● **DIRECTIONS FOR THIS TASK**
Transcribe each line below verbatim; pictures excluded.

● **DATA LISTING**
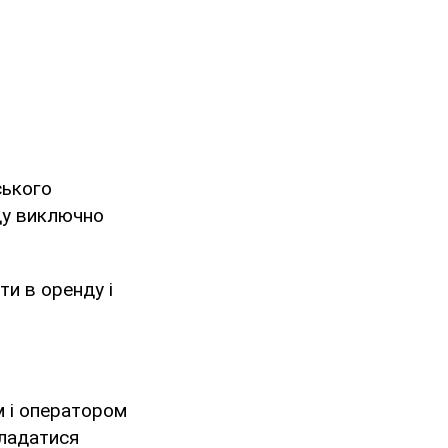
ського
ду виключно
и в оренду і
м і оператором
кладатися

● **TASK RESPONSE**
ського
ду виключно
и в оренду і
м і оператором
кладатися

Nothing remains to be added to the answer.